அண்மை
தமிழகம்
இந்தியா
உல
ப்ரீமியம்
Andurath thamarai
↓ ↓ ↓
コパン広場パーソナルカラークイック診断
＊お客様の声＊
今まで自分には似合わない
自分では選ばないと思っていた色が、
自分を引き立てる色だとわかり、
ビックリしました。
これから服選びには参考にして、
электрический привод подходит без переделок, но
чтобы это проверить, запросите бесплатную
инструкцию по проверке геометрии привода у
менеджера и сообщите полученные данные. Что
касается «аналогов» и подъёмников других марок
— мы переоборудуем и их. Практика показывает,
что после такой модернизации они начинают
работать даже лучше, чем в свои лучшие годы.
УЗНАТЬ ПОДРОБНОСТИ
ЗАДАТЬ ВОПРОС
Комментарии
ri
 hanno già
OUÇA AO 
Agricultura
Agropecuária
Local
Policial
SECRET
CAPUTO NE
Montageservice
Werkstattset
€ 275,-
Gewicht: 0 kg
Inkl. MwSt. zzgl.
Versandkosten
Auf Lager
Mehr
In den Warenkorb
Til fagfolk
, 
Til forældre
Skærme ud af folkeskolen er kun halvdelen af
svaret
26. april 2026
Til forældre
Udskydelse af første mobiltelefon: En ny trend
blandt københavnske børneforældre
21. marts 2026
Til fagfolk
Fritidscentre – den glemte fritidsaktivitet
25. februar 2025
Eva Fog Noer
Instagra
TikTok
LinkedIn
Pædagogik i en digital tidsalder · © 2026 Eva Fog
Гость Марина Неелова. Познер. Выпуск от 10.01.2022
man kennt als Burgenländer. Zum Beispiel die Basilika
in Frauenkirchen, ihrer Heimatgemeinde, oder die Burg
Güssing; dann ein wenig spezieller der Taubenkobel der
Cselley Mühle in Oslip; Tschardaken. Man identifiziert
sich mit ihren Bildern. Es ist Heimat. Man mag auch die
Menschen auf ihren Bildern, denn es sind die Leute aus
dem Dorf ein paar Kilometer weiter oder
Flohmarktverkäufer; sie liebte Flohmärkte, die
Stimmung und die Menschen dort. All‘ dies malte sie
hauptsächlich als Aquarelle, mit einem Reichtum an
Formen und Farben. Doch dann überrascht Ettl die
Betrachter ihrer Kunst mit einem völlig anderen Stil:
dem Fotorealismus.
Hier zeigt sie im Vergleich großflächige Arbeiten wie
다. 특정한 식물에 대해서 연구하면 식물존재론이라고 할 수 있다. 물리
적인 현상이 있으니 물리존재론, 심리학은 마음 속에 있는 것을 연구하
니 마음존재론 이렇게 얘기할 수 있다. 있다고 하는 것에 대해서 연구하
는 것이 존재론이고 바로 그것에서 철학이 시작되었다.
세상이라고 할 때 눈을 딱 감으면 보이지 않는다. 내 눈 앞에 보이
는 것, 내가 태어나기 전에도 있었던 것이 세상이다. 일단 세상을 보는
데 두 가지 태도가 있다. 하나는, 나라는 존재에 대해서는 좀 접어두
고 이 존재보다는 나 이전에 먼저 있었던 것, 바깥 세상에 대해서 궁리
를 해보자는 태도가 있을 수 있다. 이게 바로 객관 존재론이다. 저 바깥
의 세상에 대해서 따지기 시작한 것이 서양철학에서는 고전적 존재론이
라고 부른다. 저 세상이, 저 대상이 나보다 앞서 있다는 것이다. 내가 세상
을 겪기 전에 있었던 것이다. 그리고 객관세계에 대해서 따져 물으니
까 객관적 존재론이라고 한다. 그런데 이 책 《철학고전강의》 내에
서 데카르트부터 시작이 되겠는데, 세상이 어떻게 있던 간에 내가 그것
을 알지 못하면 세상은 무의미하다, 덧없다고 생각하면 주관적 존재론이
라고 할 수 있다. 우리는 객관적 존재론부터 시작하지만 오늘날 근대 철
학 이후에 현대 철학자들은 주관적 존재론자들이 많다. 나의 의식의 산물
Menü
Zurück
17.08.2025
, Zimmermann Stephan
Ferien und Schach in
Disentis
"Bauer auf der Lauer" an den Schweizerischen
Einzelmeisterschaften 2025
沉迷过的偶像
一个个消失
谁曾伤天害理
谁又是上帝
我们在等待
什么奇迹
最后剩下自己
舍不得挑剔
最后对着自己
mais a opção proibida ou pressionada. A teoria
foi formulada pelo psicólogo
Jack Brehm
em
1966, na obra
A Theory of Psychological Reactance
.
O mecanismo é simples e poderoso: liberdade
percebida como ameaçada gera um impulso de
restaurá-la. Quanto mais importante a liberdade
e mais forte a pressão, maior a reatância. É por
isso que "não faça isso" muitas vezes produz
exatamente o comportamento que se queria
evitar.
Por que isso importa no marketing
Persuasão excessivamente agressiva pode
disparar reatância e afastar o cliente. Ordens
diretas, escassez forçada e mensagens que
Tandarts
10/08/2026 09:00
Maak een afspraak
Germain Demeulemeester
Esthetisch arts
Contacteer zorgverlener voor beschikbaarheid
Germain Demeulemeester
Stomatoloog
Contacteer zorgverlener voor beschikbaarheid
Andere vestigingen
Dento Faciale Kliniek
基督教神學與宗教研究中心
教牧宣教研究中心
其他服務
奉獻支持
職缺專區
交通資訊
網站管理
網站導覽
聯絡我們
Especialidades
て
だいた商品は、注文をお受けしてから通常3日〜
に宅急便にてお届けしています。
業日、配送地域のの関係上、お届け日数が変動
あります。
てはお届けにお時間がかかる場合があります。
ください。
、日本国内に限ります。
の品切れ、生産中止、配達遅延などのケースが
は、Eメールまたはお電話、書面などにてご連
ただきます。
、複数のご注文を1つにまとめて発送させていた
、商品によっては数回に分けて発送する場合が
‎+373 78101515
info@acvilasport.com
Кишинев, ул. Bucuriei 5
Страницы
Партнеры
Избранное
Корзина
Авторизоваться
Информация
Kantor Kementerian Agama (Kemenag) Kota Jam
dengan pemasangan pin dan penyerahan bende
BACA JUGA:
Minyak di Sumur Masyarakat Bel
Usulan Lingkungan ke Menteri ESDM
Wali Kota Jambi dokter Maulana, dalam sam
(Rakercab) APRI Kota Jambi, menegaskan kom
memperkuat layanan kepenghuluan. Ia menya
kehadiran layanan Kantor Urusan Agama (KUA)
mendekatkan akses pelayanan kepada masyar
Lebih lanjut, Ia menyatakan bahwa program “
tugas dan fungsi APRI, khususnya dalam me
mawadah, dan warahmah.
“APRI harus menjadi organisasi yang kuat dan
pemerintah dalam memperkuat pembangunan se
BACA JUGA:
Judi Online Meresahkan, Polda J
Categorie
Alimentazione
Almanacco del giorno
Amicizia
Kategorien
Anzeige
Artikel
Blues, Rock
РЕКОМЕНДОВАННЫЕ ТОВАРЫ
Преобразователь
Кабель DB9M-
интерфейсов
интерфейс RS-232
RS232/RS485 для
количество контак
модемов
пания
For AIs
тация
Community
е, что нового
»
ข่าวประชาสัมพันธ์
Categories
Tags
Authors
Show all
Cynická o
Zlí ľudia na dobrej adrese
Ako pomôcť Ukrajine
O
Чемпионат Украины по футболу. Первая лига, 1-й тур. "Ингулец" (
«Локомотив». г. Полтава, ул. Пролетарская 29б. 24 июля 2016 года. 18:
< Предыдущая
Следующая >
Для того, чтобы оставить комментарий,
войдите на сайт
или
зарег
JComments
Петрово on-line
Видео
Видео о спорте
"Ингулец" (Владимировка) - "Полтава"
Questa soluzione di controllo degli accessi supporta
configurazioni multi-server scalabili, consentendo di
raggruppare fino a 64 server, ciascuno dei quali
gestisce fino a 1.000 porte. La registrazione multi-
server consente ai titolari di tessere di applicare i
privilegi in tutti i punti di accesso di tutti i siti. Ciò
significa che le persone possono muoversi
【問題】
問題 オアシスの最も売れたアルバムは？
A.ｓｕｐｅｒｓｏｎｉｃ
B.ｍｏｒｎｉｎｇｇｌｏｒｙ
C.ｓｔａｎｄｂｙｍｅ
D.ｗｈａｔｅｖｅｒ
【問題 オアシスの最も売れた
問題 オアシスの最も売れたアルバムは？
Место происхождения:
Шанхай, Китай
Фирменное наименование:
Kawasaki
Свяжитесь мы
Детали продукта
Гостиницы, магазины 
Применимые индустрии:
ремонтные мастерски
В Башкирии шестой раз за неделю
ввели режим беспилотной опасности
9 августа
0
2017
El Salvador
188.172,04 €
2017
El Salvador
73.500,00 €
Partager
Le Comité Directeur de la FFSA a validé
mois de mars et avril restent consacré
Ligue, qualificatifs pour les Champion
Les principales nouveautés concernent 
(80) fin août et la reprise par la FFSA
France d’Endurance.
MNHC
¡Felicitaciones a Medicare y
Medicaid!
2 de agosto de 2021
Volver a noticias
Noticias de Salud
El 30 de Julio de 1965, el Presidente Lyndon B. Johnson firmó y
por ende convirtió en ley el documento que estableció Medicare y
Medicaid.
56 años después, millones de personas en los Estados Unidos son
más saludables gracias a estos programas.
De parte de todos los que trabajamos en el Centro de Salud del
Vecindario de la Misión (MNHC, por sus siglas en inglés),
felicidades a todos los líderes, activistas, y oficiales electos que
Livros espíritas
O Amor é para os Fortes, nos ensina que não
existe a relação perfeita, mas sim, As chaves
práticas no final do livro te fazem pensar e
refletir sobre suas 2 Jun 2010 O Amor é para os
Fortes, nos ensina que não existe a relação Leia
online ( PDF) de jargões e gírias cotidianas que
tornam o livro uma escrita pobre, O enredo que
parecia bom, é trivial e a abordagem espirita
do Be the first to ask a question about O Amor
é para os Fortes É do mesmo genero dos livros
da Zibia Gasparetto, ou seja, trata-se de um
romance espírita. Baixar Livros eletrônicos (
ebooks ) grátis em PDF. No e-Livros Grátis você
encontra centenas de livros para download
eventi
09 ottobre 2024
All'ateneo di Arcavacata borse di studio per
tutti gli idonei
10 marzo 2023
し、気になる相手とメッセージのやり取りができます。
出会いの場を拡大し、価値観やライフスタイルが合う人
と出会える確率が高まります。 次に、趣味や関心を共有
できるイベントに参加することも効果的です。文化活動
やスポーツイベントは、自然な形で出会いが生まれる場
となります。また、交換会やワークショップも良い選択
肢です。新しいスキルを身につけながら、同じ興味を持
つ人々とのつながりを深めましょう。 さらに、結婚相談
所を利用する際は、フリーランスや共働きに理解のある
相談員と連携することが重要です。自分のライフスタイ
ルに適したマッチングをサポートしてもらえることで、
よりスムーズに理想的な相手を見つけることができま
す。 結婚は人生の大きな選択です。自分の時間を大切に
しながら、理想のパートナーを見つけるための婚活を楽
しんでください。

#### [WHAT YOU ARE ASKED TO DO]
In the answer, the lines from the first line of the data above through the line containing "in Frauenkirchen, ihrer" must appear exactly as written, with nothing else.

#### [REPLY TO THE EXERCISE]
அண்மை
தமிழகம்
இந்தியா
உல
ப்ரீமியம்
Andurath thamarai
↓ ↓ ↓
コパン広場パーソナルカラークイック診断
＊お客様の声＊
今まで自分には似合わない
自分では選ばないと思っていた色が、
自分を引き立てる色だとわかり、
ビックリしました。
これから服選びには参考にして、
электрический привод подходит без переделок, но
чтобы это проверить, запросите бесплатную
инструкцию по проверке геометрии привода у
менеджера и сообщите полученные данные. Что
касается «аналогов» и подъёмников других марок
— мы переоборудуем и их. Практика показывает,
что после такой модернизации они начинают
работать даже лучше, чем в свои лучшие годы.
УЗНАТЬ ПОДРОБНОСТИ
ЗАДАТЬ ВОПРОС
Комментарии
ri
 hanno già
OUÇA AO 
Agricultura
Agropecuária
Local
Policial
SECRET
CAPUTO NE
Montageservice
Werkstattset
€ 275,-
Gewicht: 0 kg
Inkl. MwSt. zzgl.
Versandkosten
Auf Lager
Mehr
In den Warenkorb
Til fagfolk
, 
Til forældre
Skærme ud af folkeskolen er kun halvdelen af
svaret
26. april 2026
Til forældre
Udskydelse af første mobiltelefon: En ny trend
blandt københavnske børneforældre
21. marts 2026
Til fagfolk
Fritidscentre – den glemte fritidsaktivitet
25. februar 2025
Eva Fog Noer
Instagra
TikTok
LinkedIn
Pædagogik i en digital tidsalder · © 2026 Eva Fog
Гость Марина Неелова. Познер. Выпуск от 10.01.2022
man kennt als Burgenländer. Zum Beispiel die Basilika
in Frauenkirchen, ihrer Heimatgemeinde, oder die Burg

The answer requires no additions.